The strait is the channel to the east and southeast of Tsushima Island, with the Japanese islands of Honshu to the east and northeast, and Kyushu and the Gotō Islands to the south and southeast. It is narrowest south-east of Shimono-shima, the south end of Tsushima Island proper, constricted there by nearby Iki Island, which lies wholly in the strait near the tip of Honshu. South of that point Japan's Inland Sea mingles its waters through the narrow Kanmon Strait between Honshu and Kyushu, with those of the Eastern Channel, making for some of the busiest sea lanes in the world.

The Strait was the site of the decisive naval battle in the Russo-Japanese War, the Battle of Tsushima, between the Japanese and Russian navies in 1905, in which the Russian fleet was virtually destroyed.[3]

Geography

The Tsushima Strait measures approximately 100 kilometres along Tsushima Island and is about 65 kilometres wide at its narrowest. The strait has a depth of about 140[4] metres and is bounded by the Tsushima Islands to the west through north (of Gotō Islands). Nearby Iki Island lies in the strait about 50 kilometres towards Kyūshū from the southern tip of Kamino-shima (South Island).

A warm branch of the Kuroshio Current passes through the strait. Originating along the Japanese islands, this current passes through the Sea of Japan then a branch eventually flowing into the Northern Pacific Ocean via the Tsugaru Strait south of Hokkaido. Another branch continues far northward and divides along either shore of Sakhalin Island; eventually flowing into the Sea of Okhotsk via the La Perouse Strait north of Hokkaido and via the Strait of Tartary into the Sea of Okhotsk north of Sakhalin Island near Vladivostok.

The Kuroshio Current brings rich fisheries resources from the East China Sea into the Sea of Japan, like Japanese amberjack, Japanese horse mackerel, but these days also brings disaster like mass aggregation of gigantic Nomura's jellyfish and waste from countries along the course of the current.

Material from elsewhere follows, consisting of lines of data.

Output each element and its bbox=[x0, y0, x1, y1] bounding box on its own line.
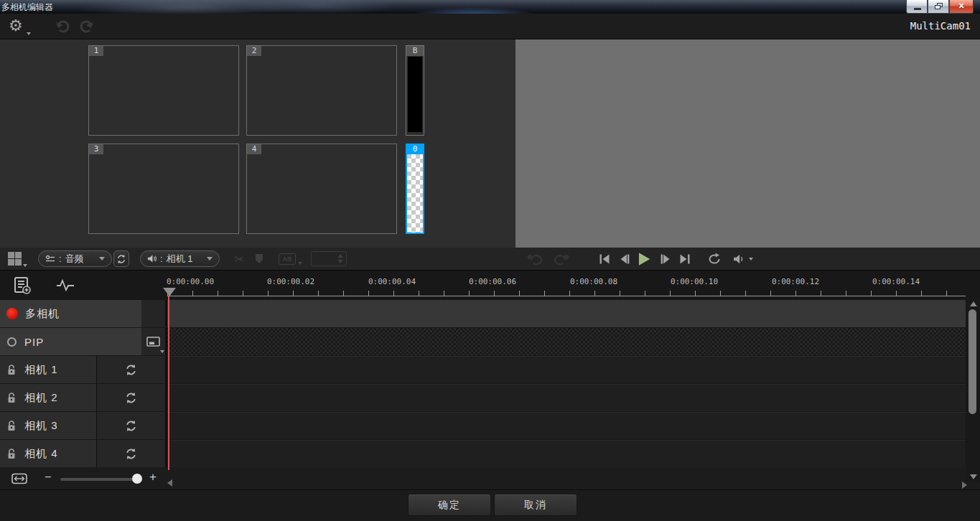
sync-track-icon[interactable] bbox=[125, 364, 137, 376]
timeline-lane-camera1[interactable] bbox=[167, 356, 966, 383]
track-row-camera3: 相机 3 bbox=[0, 412, 966, 439]
track-row-pip: PIP bbox=[0, 328, 966, 355]
audio-source-dropdown[interactable]: : 相机 1 bbox=[140, 250, 220, 267]
minimize-button[interactable] bbox=[906, 0, 928, 14]
track-header-pip[interactable]: PIP bbox=[0, 328, 141, 355]
close-button[interactable]: × bbox=[949, 0, 974, 14]
track-header-camera1[interactable]: 相机 1 bbox=[0, 356, 96, 383]
scroll-up-icon[interactable] bbox=[970, 301, 977, 306]
layout-caret-icon[interactable] bbox=[23, 264, 27, 267]
colon: : bbox=[59, 253, 62, 264]
fit-timeline-icon[interactable] bbox=[11, 473, 27, 484]
track-row-camera1: 相机 1 bbox=[0, 356, 966, 383]
record-indicator-off-icon[interactable] bbox=[7, 337, 17, 347]
track-header-camera2[interactable]: 相机 2 bbox=[0, 384, 96, 411]
pip-caret-icon[interactable] bbox=[160, 350, 164, 353]
timeline-lane-camera2[interactable] bbox=[167, 384, 966, 411]
ab-caret-icon bbox=[298, 262, 302, 265]
go-to-end-button[interactable] bbox=[678, 253, 691, 265]
panel-label: 1 bbox=[89, 46, 103, 56]
timeline-lane-camera3[interactable] bbox=[167, 412, 966, 439]
camera-multiview-grid: 1 2 B 3 4 0 bbox=[0, 39, 515, 248]
settings-gear-icon[interactable]: ⚙ bbox=[9, 17, 23, 34]
sync-sources-button[interactable] bbox=[113, 250, 129, 267]
ruler-label: 0:00:00.10 bbox=[671, 277, 718, 286]
spin-up-icon bbox=[337, 254, 343, 258]
scroll-left-icon[interactable] bbox=[167, 479, 172, 487]
transparent-clip-thumbnail bbox=[407, 154, 423, 233]
timeline-ruler[interactable] bbox=[167, 291, 966, 296]
waveform-icon[interactable] bbox=[56, 279, 75, 292]
audio-source-value: 相机 1 bbox=[167, 253, 193, 266]
zoom-in-button[interactable]: + bbox=[149, 470, 157, 484]
vertical-scrollbar[interactable] bbox=[966, 298, 980, 483]
volume-button[interactable] bbox=[733, 253, 745, 265]
dialog-footer: 确定 取消 bbox=[0, 489, 980, 521]
timeline-lane-camera4[interactable] bbox=[167, 440, 966, 467]
scrollbar-thumb[interactable] bbox=[969, 309, 976, 414]
pip-layout-icon[interactable] bbox=[146, 337, 161, 347]
unlock-icon[interactable] bbox=[6, 420, 17, 431]
multiview-layout-icon[interactable] bbox=[7, 251, 22, 266]
add-track-icon[interactable] bbox=[12, 276, 32, 296]
next-frame-button[interactable] bbox=[659, 253, 672, 265]
minimize-icon bbox=[914, 8, 921, 10]
rotate-right-icon bbox=[553, 253, 570, 266]
panel-label: 3 bbox=[89, 144, 103, 154]
playhead-line[interactable] bbox=[168, 296, 169, 470]
scroll-down-icon[interactable] bbox=[970, 474, 977, 479]
panel-label: 4 bbox=[247, 144, 261, 154]
source-track-dropdown[interactable]: : 音频 bbox=[38, 250, 112, 267]
unlock-icon[interactable] bbox=[6, 364, 17, 375]
split-clip-scissors-icon: ✂ bbox=[234, 252, 244, 266]
settings-caret-icon[interactable] bbox=[27, 32, 31, 35]
track-mixer-icon bbox=[45, 255, 55, 263]
track-header-multicam[interactable]: 多相机 bbox=[0, 300, 141, 327]
speaker-icon bbox=[147, 254, 157, 263]
unlock-icon[interactable] bbox=[6, 448, 17, 459]
edit-toolbar: : 音频 : 相机 1 ✂ AB bbox=[0, 248, 980, 271]
sync-track-icon[interactable] bbox=[125, 392, 137, 404]
chevron-down-icon bbox=[99, 257, 105, 260]
camera-panel-3[interactable]: 3 bbox=[88, 144, 239, 234]
zoom-out-button[interactable]: − bbox=[45, 471, 51, 484]
timeline-zoom-bar: − + bbox=[0, 467, 980, 489]
track-header-camera3[interactable]: 相机 3 bbox=[0, 412, 96, 439]
loop-playback-button[interactable] bbox=[707, 253, 722, 266]
record-indicator-icon[interactable] bbox=[6, 308, 18, 319]
play-button[interactable] bbox=[637, 251, 651, 267]
cancel-button[interactable]: 取消 bbox=[494, 494, 577, 516]
camera-panel-1[interactable]: 1 bbox=[88, 45, 239, 136]
ruler-label: 0:00:00.04 bbox=[368, 277, 416, 286]
track-header-camera4[interactable]: 相机 4 bbox=[0, 440, 96, 467]
zoom-slider-thumb[interactable] bbox=[132, 474, 142, 484]
previous-frame-button[interactable] bbox=[618, 253, 631, 265]
ruler-label: 0:00:00.14 bbox=[872, 277, 920, 286]
timeline-lane-pip[interactable] bbox=[167, 328, 966, 355]
chevron-down-icon bbox=[207, 257, 213, 260]
ruler-label: 0:00:00.08 bbox=[570, 277, 617, 286]
camera-panel-b[interactable]: B bbox=[406, 45, 424, 136]
volume-caret-icon[interactable] bbox=[749, 258, 753, 260]
camera-panel-2[interactable]: 2 bbox=[246, 45, 397, 136]
duration-spinner bbox=[311, 251, 347, 266]
panel-label: 0 bbox=[407, 145, 423, 154]
unlock-icon[interactable] bbox=[6, 392, 17, 403]
ok-button[interactable]: 确定 bbox=[408, 494, 491, 516]
camera-panel-4[interactable]: 4 bbox=[246, 144, 397, 234]
black-clip-thumbnail bbox=[408, 57, 422, 132]
camera-panel-0-selected[interactable]: 0 bbox=[406, 144, 424, 234]
panel-label: B bbox=[406, 46, 424, 56]
sync-track-icon[interactable] bbox=[125, 420, 137, 432]
panel-label: 2 bbox=[247, 46, 261, 56]
sync-track-icon[interactable] bbox=[125, 448, 137, 460]
maximize-button[interactable] bbox=[928, 0, 949, 14]
undo-icon bbox=[55, 19, 70, 34]
spin-down-icon bbox=[337, 260, 343, 263]
playhead-handle-icon[interactable] bbox=[163, 288, 176, 296]
marker-icon bbox=[254, 253, 264, 264]
timeline-lane-multicam[interactable] bbox=[167, 300, 966, 327]
go-to-start-button[interactable] bbox=[598, 253, 611, 265]
zoom-slider[interactable] bbox=[60, 478, 142, 481]
title-bar: 多相机编辑器 × bbox=[0, 0, 980, 14]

A commercial ferry service operates between Shimonoseki at the western tip of Honshu and Busan (aka Pusan), South Korea. Another operates between Shimonoseki and Tsushima Island. The cities of Kitakyushu (Kyushu) and Shimonoseki (Honshu) are joined by an ocean-spanning bridge across the Kanmon Strait joining those cities with Nagasaki, which latter city serves as prefecture-level capital and administers both Tsushima and Iki Island. The Kanmon Strait lies approximately 85 miles (135 km) due east of the center of Tsushima Island, while Nagasaki city proper lies about 100 miles (165 km) to the south-south-east of the southern tip of the island.

Historical impact

The earliest settlement of Japan by people most resembling modern Japanese in littoral northern Kyushu next to the Eastern Channel is supported by legendary, historical, and archeological evidence, and is undisputed. A range of dates when immigration began from what is the mainland via the Korean Peninsula to north Kyushu from the fall of Four Commanderies of Han (108 BC) to the 4th century AD. Historically these narrows (i.e., the whole Korea/Tsushima Strait) served as a highway for high-risk voyages (southern end of the Korean Peninsula to the Tsushima Islands to Iki Island to the western tip of Honshu) for trade between the countries of the Korean peninsula and Japan.

The straits also served as a migration or an invasion path, in both directions. For example, archeologists believe the first Mesolithic migrations (Jōmon) traveled across to Honshu around the 10th century BC, supplanting Paleolithic people that walked from Asia to Japan overland over 100,000 years ago when the sea level was lower during the Pleistocene ice age. Immigrants from Korea and China also contributed to waves of immigrants arriving in Kyushu, although who, when, and how many exactly is a matter of intense debate. Buddhism, along with Chinese writing, was initially transmitted from Korean Peninsula via Eastern Channel to Japan in the 5th century by way of the straits as well. Iki to Kamino-shima, the southern end of the large island of Tsushima, is about 50 kilometres. Busan (Korea), to the northern tip of Tsushima, about the same across the Korea Strait. These were tremendous distances to attempt in small boats over open seas.

The Mongol invasions of Japan crossed this sea and ravaged the Tsushima Islands before the kamikaze – translated as "divine wind" – a typhoon that is said to have saved Japan from a Mongol invasion fleet led by Kublai Khan in 1281. The 16th century, Toyotomi Hideyoshi was aimed at the conquest of China via the Korean Peninsula from this strait.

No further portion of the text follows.